◆ Instructions for the task ◆
Go through the records and report each line in which the word "Tucumán" occurs.

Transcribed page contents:
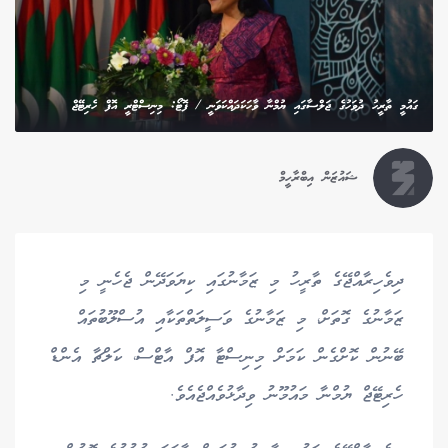
ގައުމީ ތާރީހު ދުވަހުގެ ޖަލްސާގައި ޔުމްނާ ވާހަކަދައްކަވަނީ / ފޮޓޯ: މިނިސްޓްރީ އޮފް ހެރިޓޭޖް
ޝައުޒަން އިބްރާހީމް
ދިވެހިރާއްޖޭގެ ތާރީހު މި ޒަމާނުގައި ކިޔަވަދޭން ޖެހެނީ މި
ޒަމާނުގެ ގޮތަށް، މި ޒަމާނުގެ ވަސީލަތްތަކާއި އުސްލޫބުތައް
ބޭނުން ކޮށްގެން ކަމަށް މިނިސްޓާ އޮފް އާޓްސް، ކަލްޗާ އެންޑް
ހެރިޓޭޖް ޔުމްނާ މައުމޫނު ވިދާޅުވެއްޖެއެވެ.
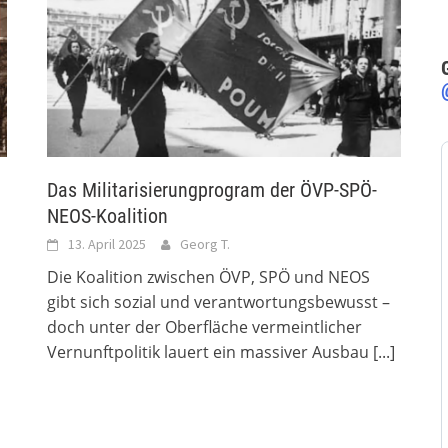
Das Militarisierungprogram der ÖVP-SPÖ-
NEOS-Koalition
13. April 2025
Georg T.
Die Koalition zwischen ÖVP, SPÖ und NEOS
gibt sich sozial und verantwortungsbewusst –
doch unter der Oberfläche vermeintlicher
Vernunftpolitik lauert ein massiver Ausbau
[...]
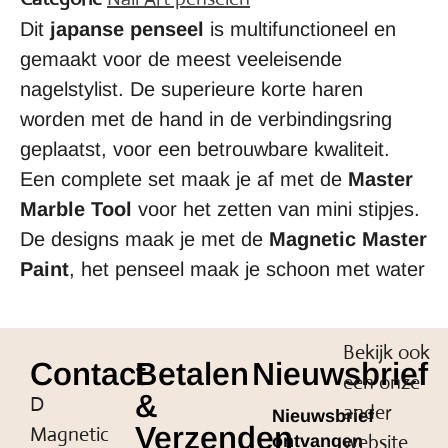
Dit
japanse penseel
is multifunctioneel en
gemaakt voor de meest veeleisende
nagelstylist. De superieure korte haren
worden met de hand in de verbindingsring
geplaatst, voor een betrouwbare kwaliteit.
Een complete set maak je af met de
Master
Marble Tool
voor het zetten van mini stipjes.
De designs maak je met de
Magnetic Master
Paint
, het penseel maak je schoon met water
Bekijk ook
Contact
Betalen
Nieuwsbrief
een onze
&
D
ander
Nieuwsbrief
Verzenden
Magnetic
website
ontvangen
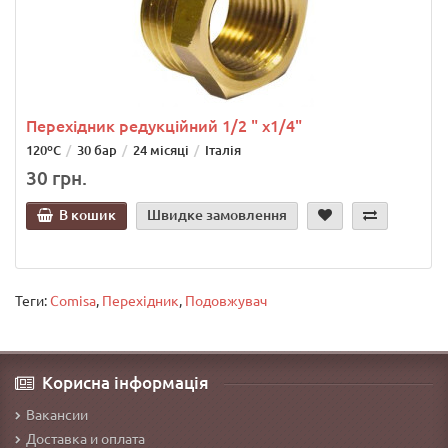
Перехідник редукційний 1/2 " х1/4"
120ºС
30 бар
24 місяці
Італія
30 грн.
В кошик
Швидке замовлення
Теги:
Comisa
,
Перехідник
,
Подовжувач
Корисна інформація
Вакансии
Доставка и оплата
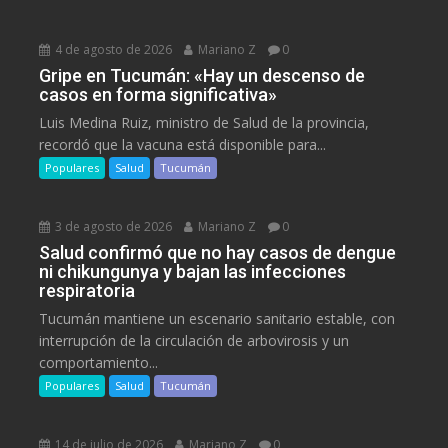
4 de agosto de 2026
Mariano Z
0
Gripe en Tucumán: «Hay un descenso de
casos en forma significativa»
Luis Medina Ruiz, ministro de Salud de la provincia,
recordó que la vacuna está disponible para...
Populares
Salud
Tucumán
3 de agosto de 2026
Mariano Z
0
Salud confirmó que no hay casos de dengue
ni chikungunya y bajan las infecciones
respiratoria
Tucumán mantiene un escenario sanitario estable, con
interrupción de la circulación de arbovirosis y un
comportamiento...
Populares
Salud
Tucumán
14 de julio de 2026
Mariano Z
0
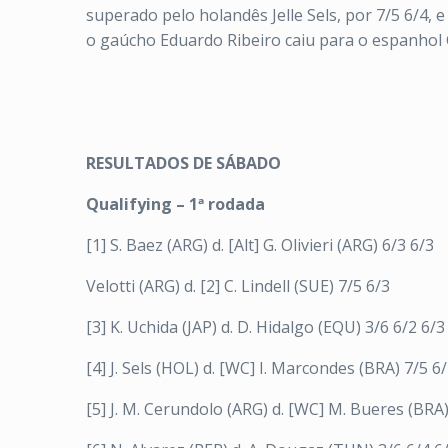
superado pelo holandês Jelle Sels, por 7/5 6/4
o gaúcho Eduardo Ribeiro caiu para o espanhol 
RESULTADOS DE SÁBADO
Qualifying – 1ª rodada
[1] S. Baez (ARG) d. [Alt] G. Olivieri (ARG) 6/3 6/3
Velotti (ARG) d. [2] C. Lindell (SUE) 7/5 6/3
[3] K. Uchida (JAP) d. D. Hidalgo (EQU) 3/6 6/2 6/3
[4] J. Sels (HOL) d. [WC] I. Marcondes (BRA) 7/5 6
[5] J. M. Cerundolo (ARG) d. [WC] M. Bueres (BRA)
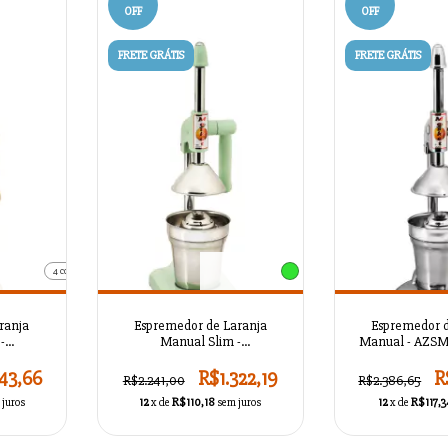
OFF
OFF
FRETE GRÁTIS
FRETE GRÁTIS
4 cores
ranja
Espremedor de Laranja
Espremedor d
-
Manual Slim -
Manual - AZS
13
AZSMASKTC1L11
43,66
R$1.322,19
R
R$2.241,00
R$2.386,65
 juros
12
x de
R$110,18
sem juros
12
x de
R$117,3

◆ Result of this task ◆
Gripe en Tucumán: «Hay un descenso de
Tucumán
Tucumán mantiene un escenario sanitario estable, con
Tucumán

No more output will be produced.